▸ Raw data:
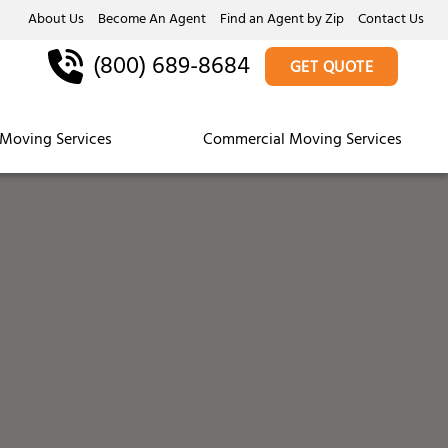
About Us
Become An Agent
Find an Agent by Zip
Contact Us
(800) 689-8684
GET QUOTE
Moving Services
Commercial Moving Services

▸ Your task: Would it be possible to give the material above again exactly, with the pictures left out?

▸ Answer to the problem:
About Us
Become An Agent
Find an Agent by Zip
Contact Us
(800) 689-8684
GET QUOTE
Moving Services
Commercial Moving Services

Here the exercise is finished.